The UK market watchdog said on Monday there is “no evidence” that short selling – a core component of most hedge fund strategies – had driven recent market falls, adding aggregate net short selling activity is low as a percentage of total market activity and has decreased in recent days.

The notice comes as many well-known hedge fund firms including as Crispin Odey’s Odey Asset Management, Gladstone Capital Management, Man GLG, and Marshall Wace have made gains with successfully shorts in a range of names amid the recent downturn.

“A great many investment and risk management strategies rely on the ability to take ‘long’ and ‘short’ positions,” the FCA said in a statement last night. “These benefit a wide range of ordinary investors including the pension funds for employees of companies and local government.”

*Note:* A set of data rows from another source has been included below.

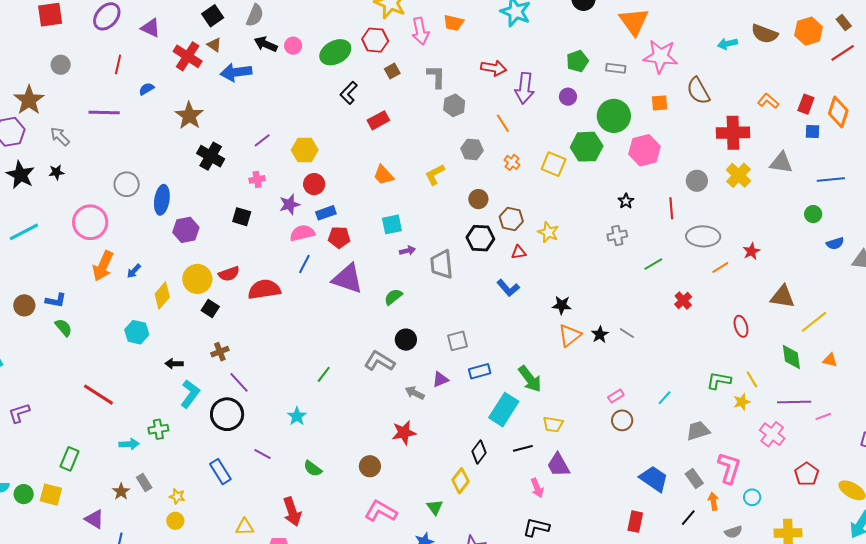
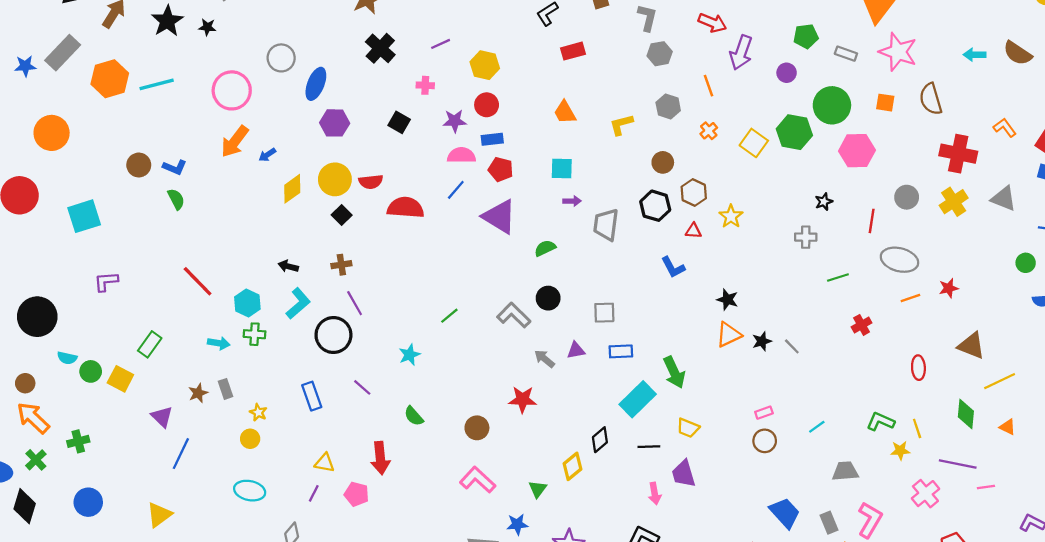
cyan hexagon: (137, 332) -> (247, 303), moved

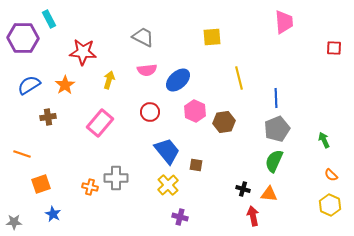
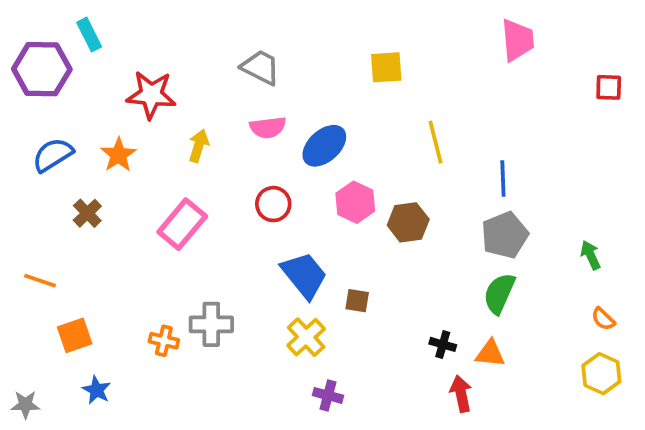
brown cross: (48, 117) -> (87, 213), turned -35

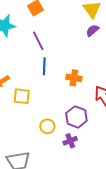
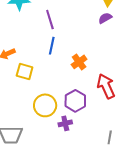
orange cross: (74, 78) -> (79, 62), turned 35
yellow circle: (47, 126) -> (45, 105), size x1.5

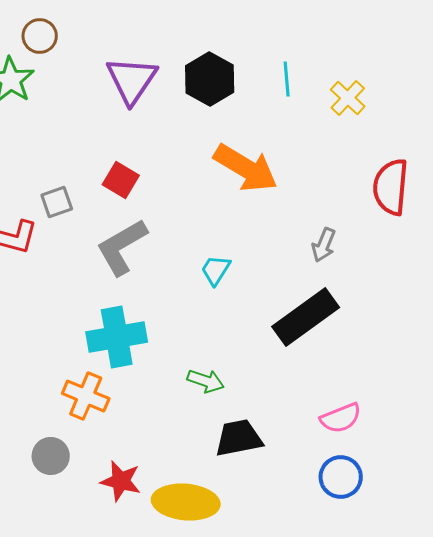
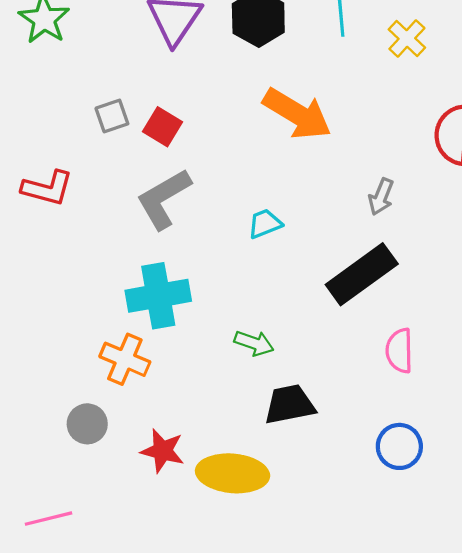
gray square: (57, 202) -> (112, 116), moved
cyan trapezoid: (216, 270) -> (265, 224), turned 36
pink semicircle: (341, 418) -> (399, 351), moved, turned 111

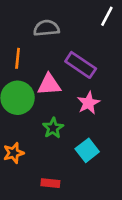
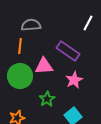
white line: (107, 16) -> (88, 23), moved
gray semicircle: (46, 28) -> (31, 25), moved

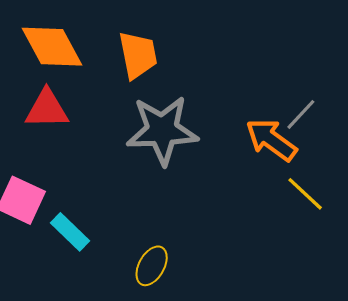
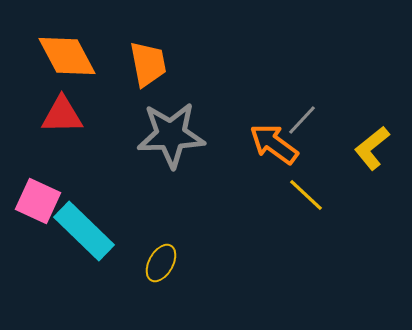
cyan rectangle: (70, 232) -> (84, 231), size x1.6

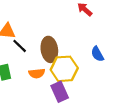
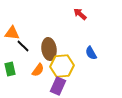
orange semicircle: (37, 73) -> (38, 70), turned -48
purple rectangle: (60, 92) -> (58, 86), turned 48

The regulator added: “We also note that short selling is a critical underpinning of liquidity provision. The loss of these benefits would need to be carefully balanced before determining that any intervention to prevent short selling was appropriate.”

Marshall Wace, the renowned USD28 billion London-based long/short equity hedge fund firm set up by Sir Paul Marshall and Ian Wace in 1997, has built key short positions in a range of companies hit by the Covid-19 outbreak – including Cineworld, TUI and EasyJet. #

GLG Partners meanwhile is negative on names such as Whitbread and Sainsbury’s.

The FCA noted the pattern of short selling is likely to fluctuate, adding it will continue to monitor market activity closely and would “take all actions within our power where necessary to safeguard orderly markets”, in cooperation with its counterparties globally.

Earlier this month, the UK watchdog temporarily curbed short selling in certain Italian and Spanish stocks, in line with similar measures taken by market regulators in those countries, following large stock market losses in Milan and Madrid.

“While there has been significant volatility in market prices over the past weeks as a result of the impacts of coronavirus (Covid-19) and this may continue for a period, markets have continued to operate in an orderly fashion in the UK,” the FCA added.